Can an ovalized seat be repaired without removing the boom?
Yes. A portable line boring machine mounts directly on the pivot and works on site: with a Dual System machine such as the LBM250 you perform an internal welding overlay and boring to nominal size without removing the boom or hauling it to a workshop, keeping coaxiality with the original axis.
What tolerance is needed between bushing and seat?
The bushing must be fitted with the interference prescribed by the excavator manufacturer, which depends on diameter and material. The line boring operation must guarantee a precise and repeatable size: with Maucotools portable line boring machines tolerances down to H7 are achieved, suitable for the interference press fits typical of earthmoving pivots.
How long is the downtime for an on-site repair?
It depends on the diameter, the number of seats and the material to be rebuilt, but the on-site job eliminates the longest items of the traditional method: removing the boom, hauling it to a workshop and waiting for machining. In many cases the pivot is rebuilt and refitted within the same working day.

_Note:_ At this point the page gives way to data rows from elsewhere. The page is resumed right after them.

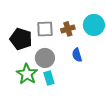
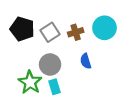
gray square: (45, 29) -> (50, 32), turned -30
black pentagon: (21, 39) -> (22, 29), moved

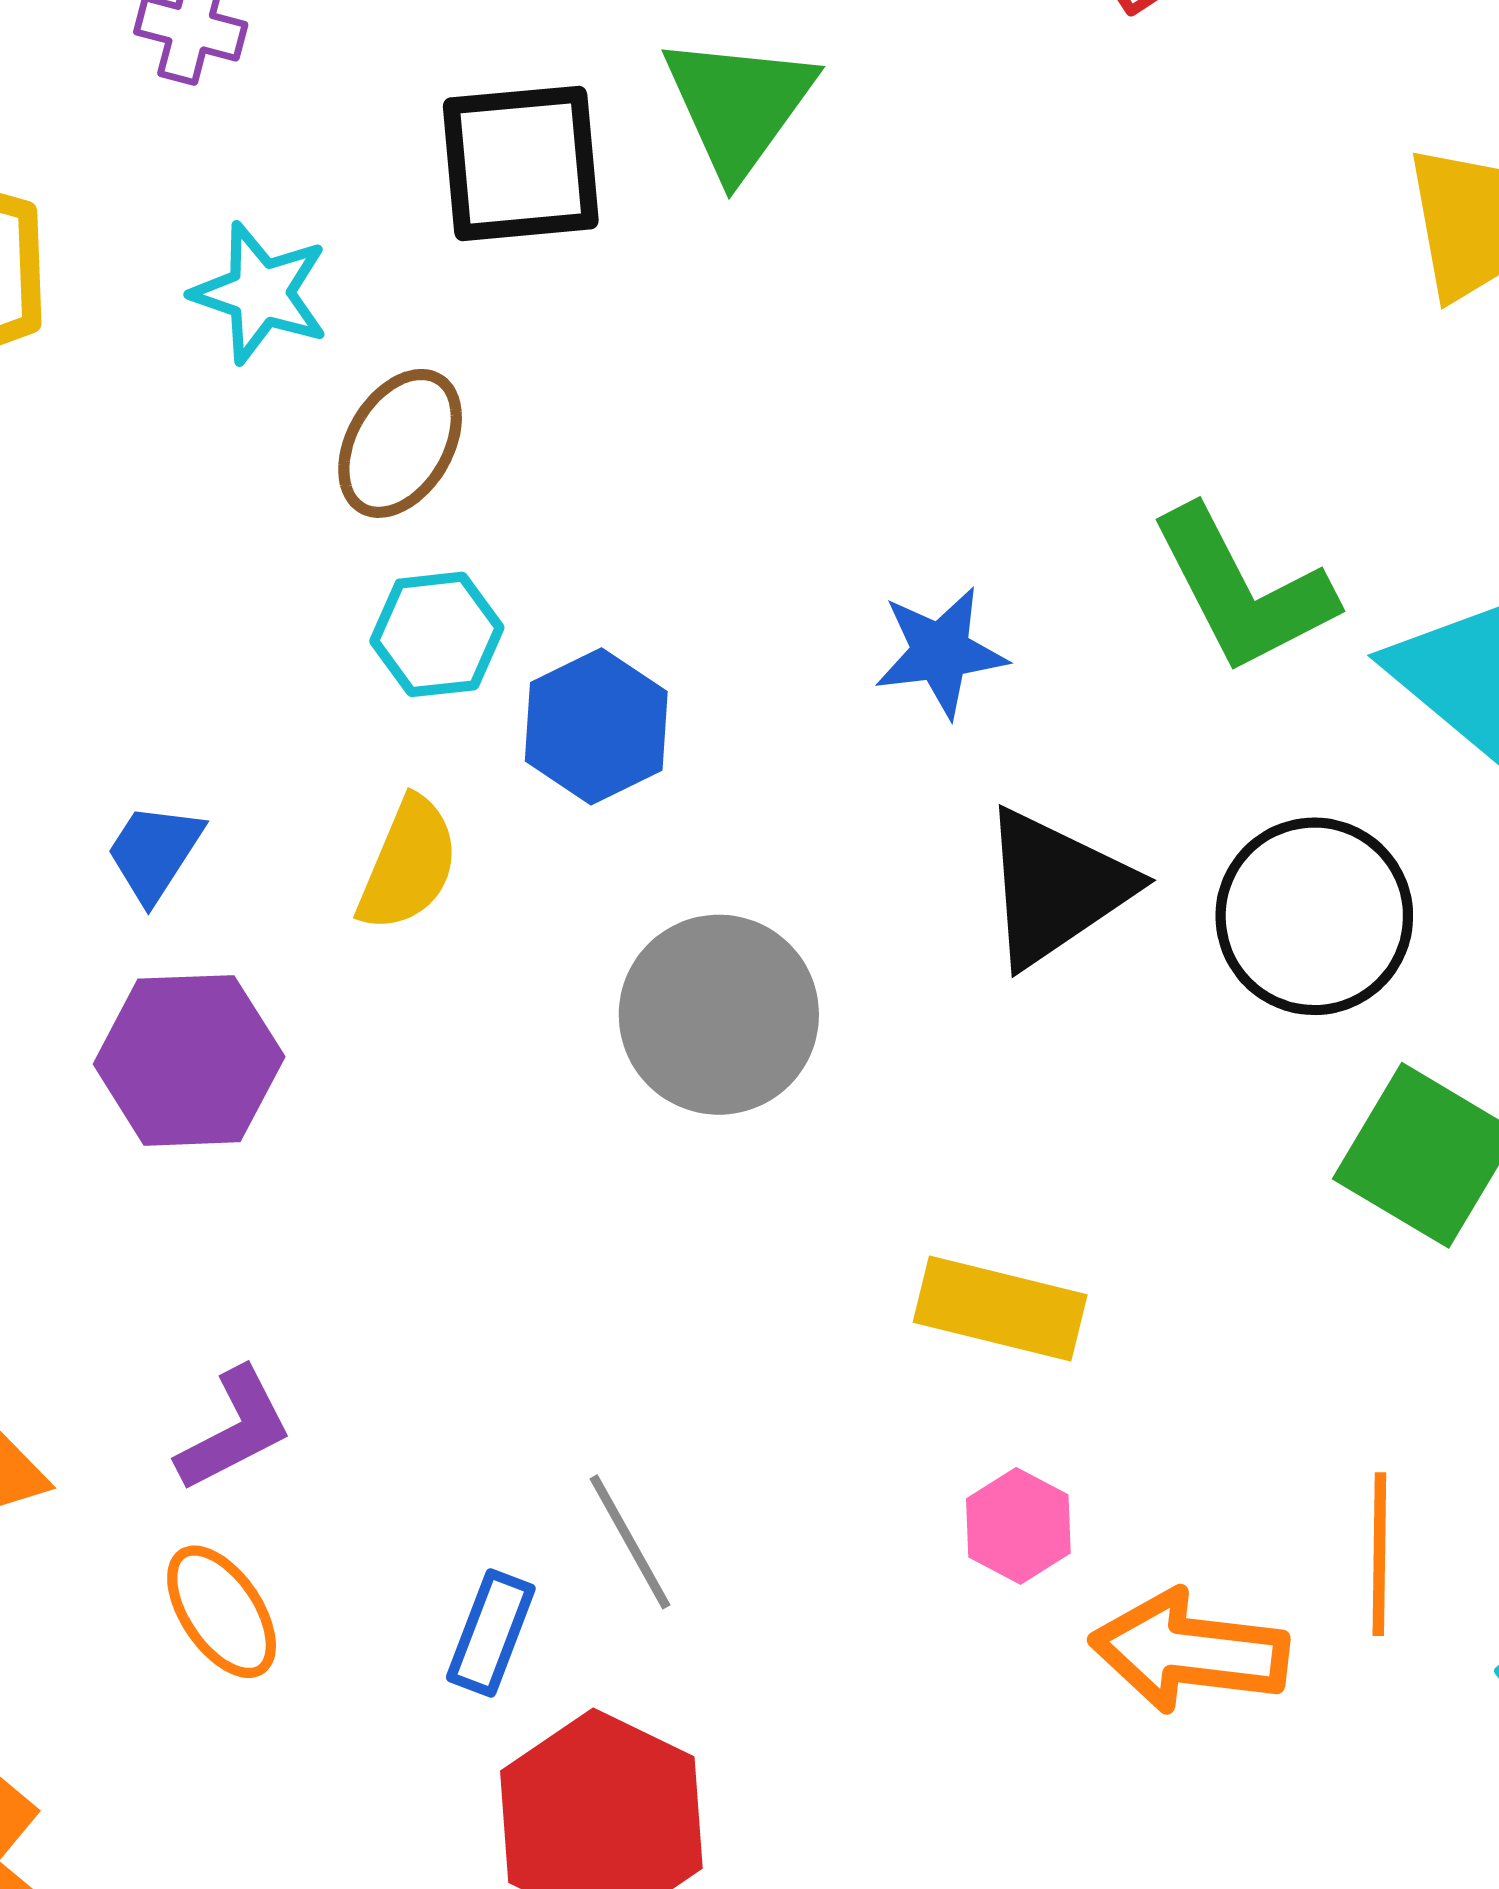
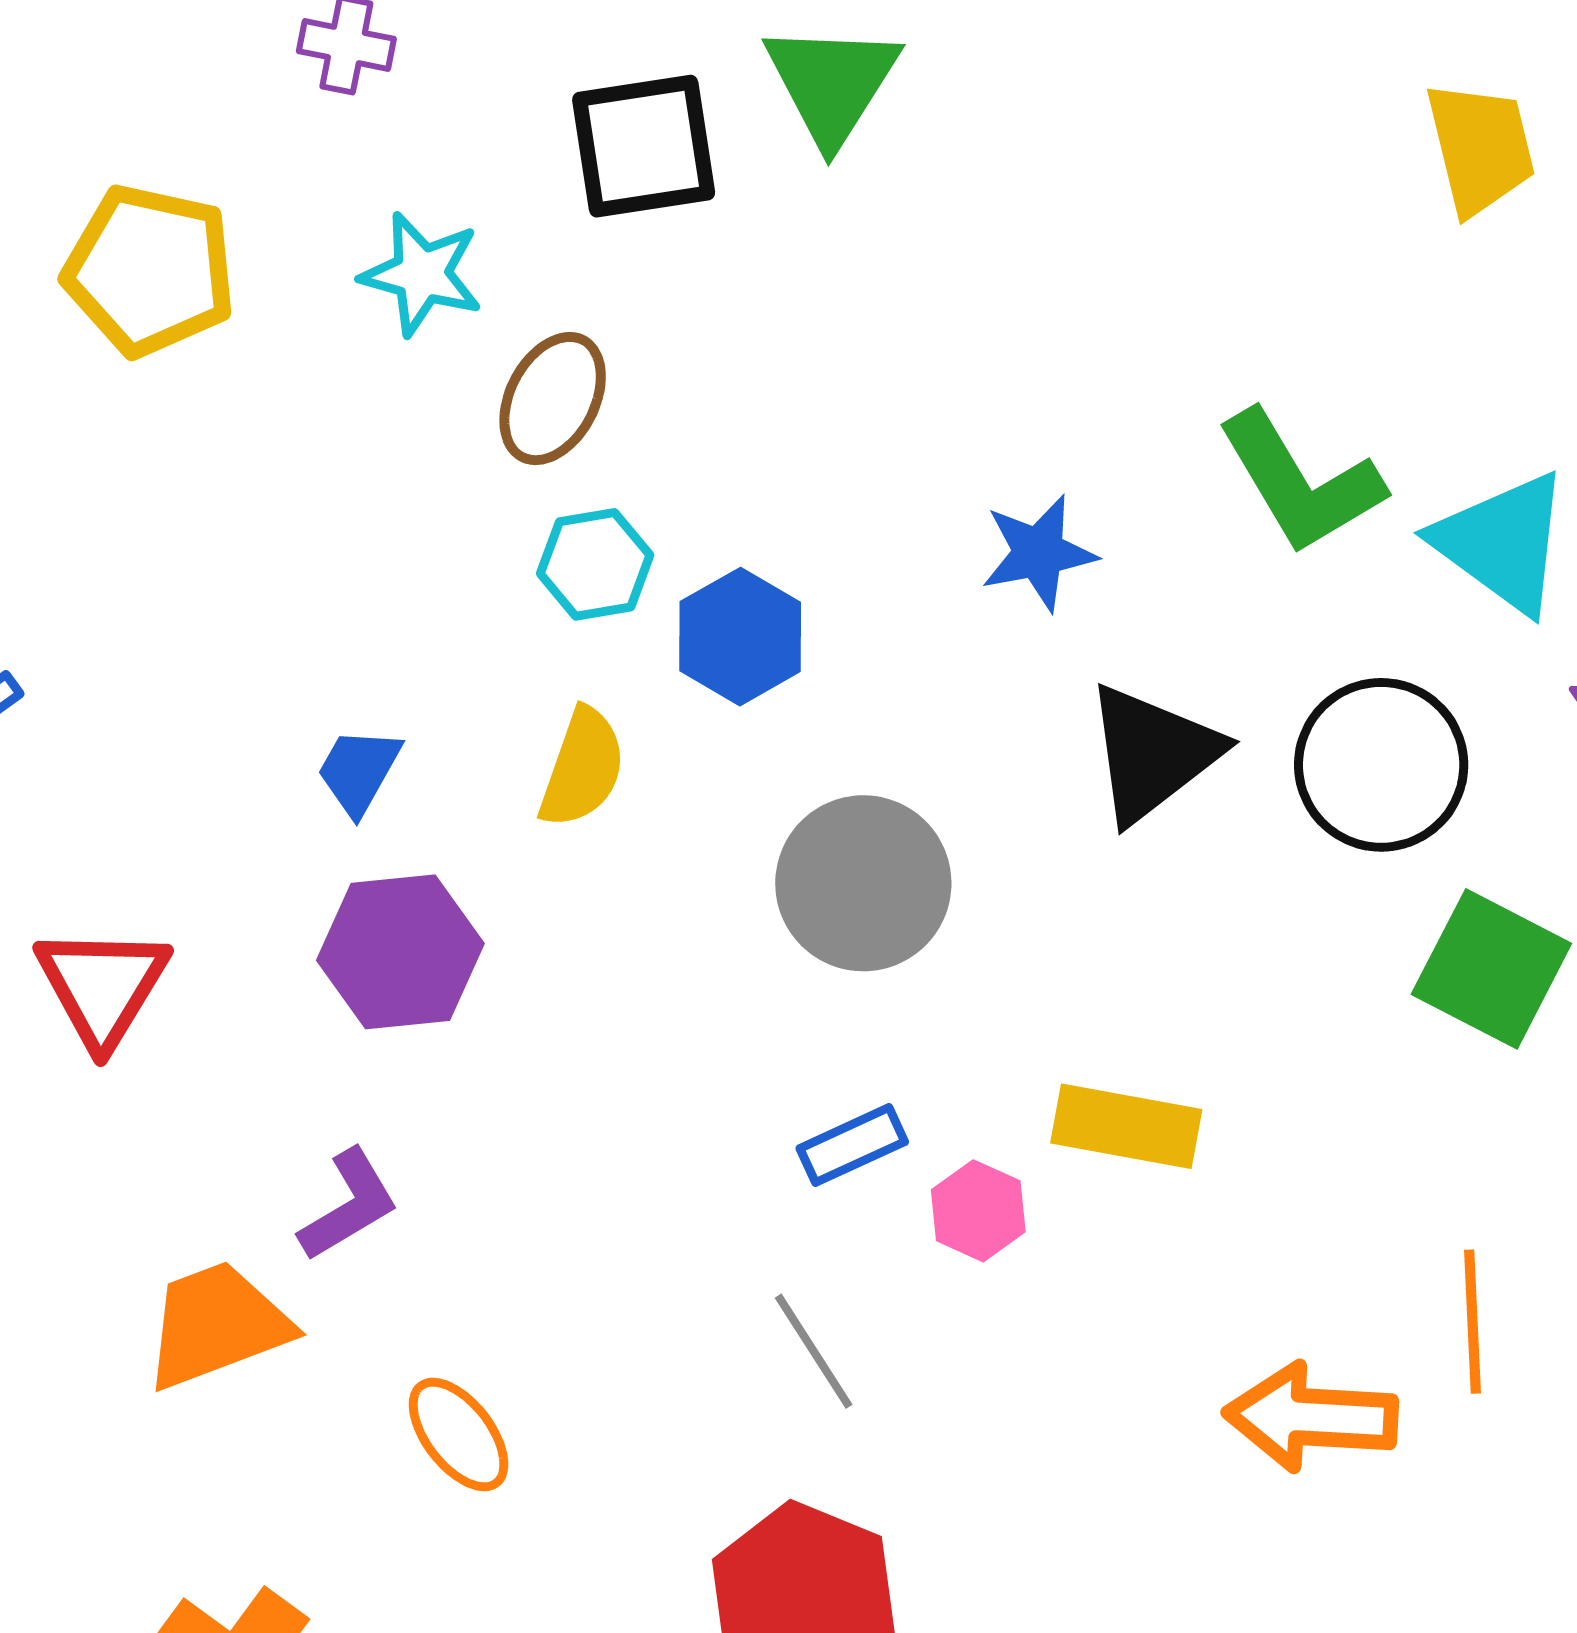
purple L-shape: (234, 1430) -> (349, 1205), moved
pink hexagon: (1018, 1526) -> (978, 1211), moved
blue rectangle: (491, 1633) -> (852, 1145), moved, turned 48

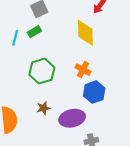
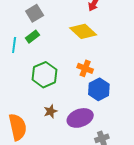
yellow diamond: (85, 33) -> (83, 31), turned -40

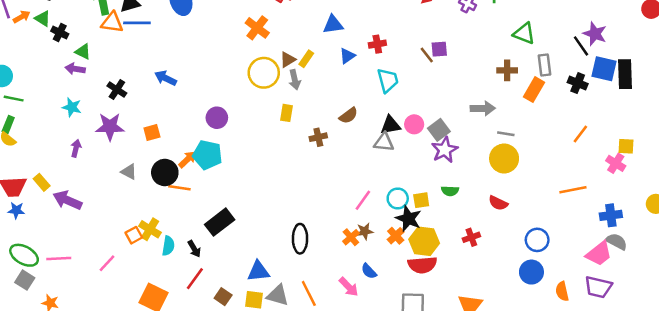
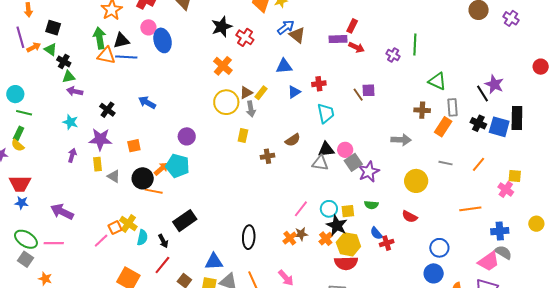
green triangle: (83, 52) -> (69, 77), moved, turned -40
blue square: (604, 69) -> (499, 127), moved
gray square: (439, 130) -> (353, 162), moved
gray line: (506, 134) -> (445, 163), moved
yellow rectangle: (42, 182) -> (98, 164), moved, turned 32
purple arrow: (67, 200) -> (62, 212), moved
pink line: (107, 263) -> (101, 241), moved
blue semicircle: (369, 271) -> (376, 233), moved

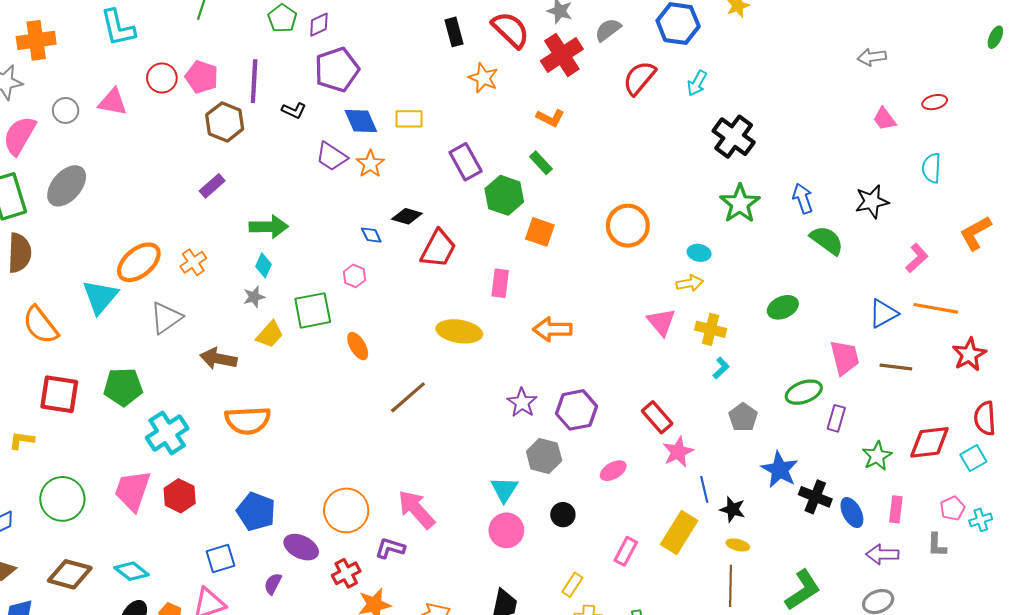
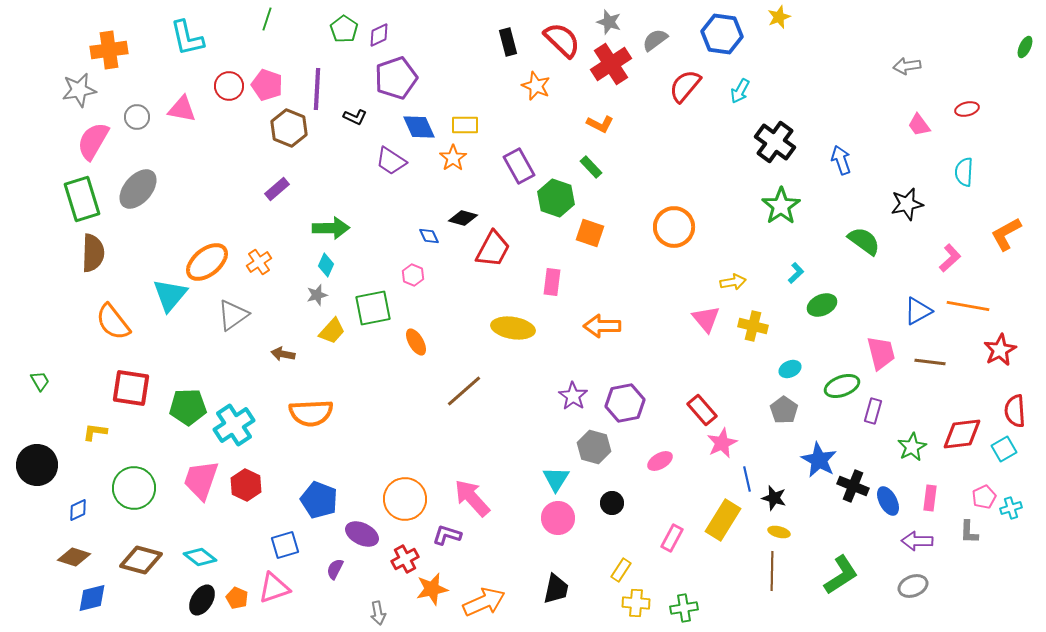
orange star: (370, 164) -> (453, 158), moved
blue arrow: (803, 198) -> (841, 160), moved
cyan ellipse: (699, 253) -> (790, 369), moved, turned -35
brown arrow: (218, 359) -> (283, 354), size x0.7
cyan L-shape: (721, 368) -> (796, 273), moved
green pentagon: (123, 387) -> (188, 407), moved

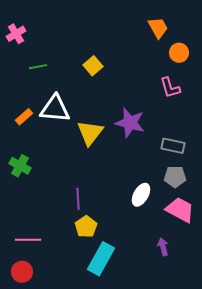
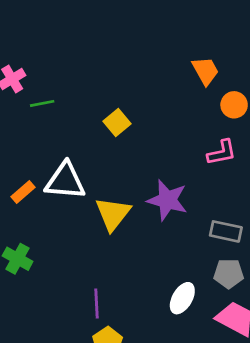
green line: (38, 67) -> (42, 103), moved
pink L-shape: (170, 88) -> (222, 152), turned -85

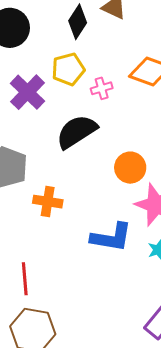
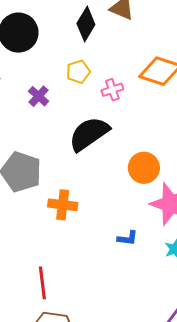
yellow pentagon: (68, 69) -> (78, 72), size x0.7
purple cross: (28, 92) -> (39, 96), size x0.6
blue L-shape: (111, 237) -> (128, 238), size x0.5

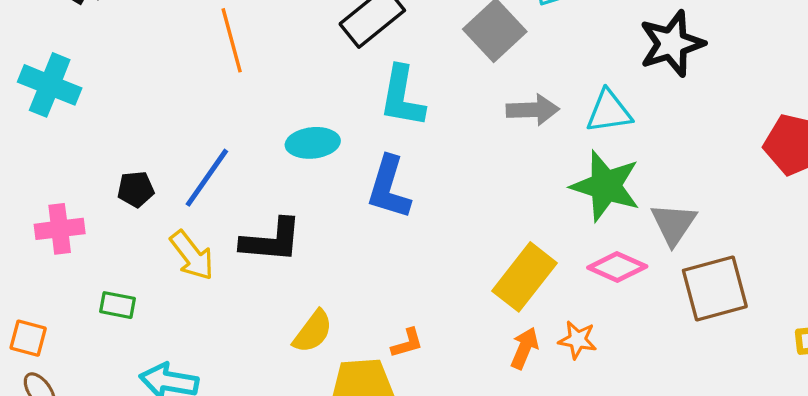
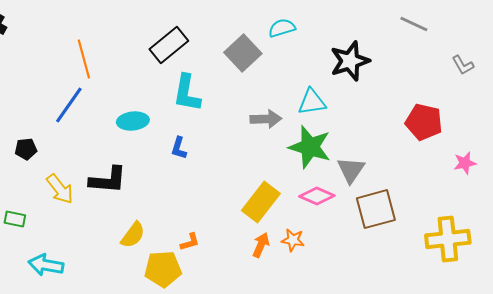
gray arrow: (533, 110) -> (266, 119), moved
blue line: (207, 178) -> (69, 105), moved
blue L-shape: (389, 188) -> (179, 148), size x0.6

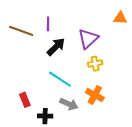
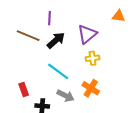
brown line: (21, 31) -> (28, 36), moved

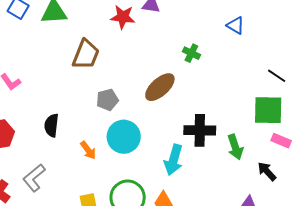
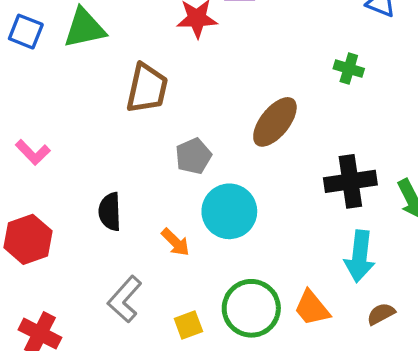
green cross: (191, 53) -> (349, 69), moved
cyan arrow: (174, 160) -> (360, 256), moved
gray L-shape: (34, 178) -> (125, 299), moved

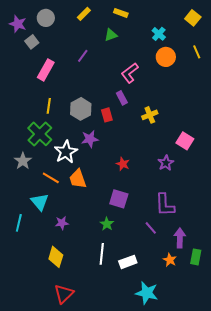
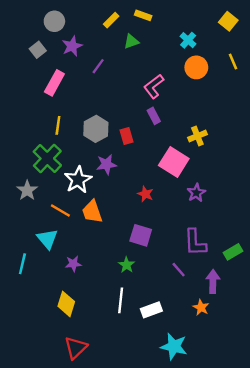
yellow rectangle: (84, 14) -> (111, 20), moved
purple star: (18, 24) -> (72, 46), moved, turned 30
purple rectangle: (122, 98) -> (154, 116), moved
yellow cross: (150, 115) -> (197, 136), moved
pink square: (185, 141) -> (174, 162), moved, size x1.4
green rectangle: (196, 257) -> (233, 252), moved, turned 49

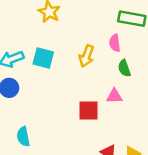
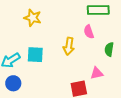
green semicircle: (124, 68) -> (109, 49), moved, turned 40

An ovalized bushing seat is not solved with a spare part: it is solved by rebuilding the geometry of the bore. The diagnosis → extraction → overlay → line boring → press-fitting sequence, carried out on site with a single machine, brings the pivot back to its original tolerances while cutting excavator downtime from weeks to days, often to hours.
To estimate what this difference is worth for your own fleet — downtime hours, transport, external machining — the Maucotools ROI calculator is available, while the LBM250 DUAL SYSTEM datasheet lists the working ranges and available drives, electric at 1.8 kW or hydraulic at 5.5 kW.
Welding operations and work on pivots must be carried out by qualified personnel, in compliance with the applicable safety rules and the manufacturer's instructions.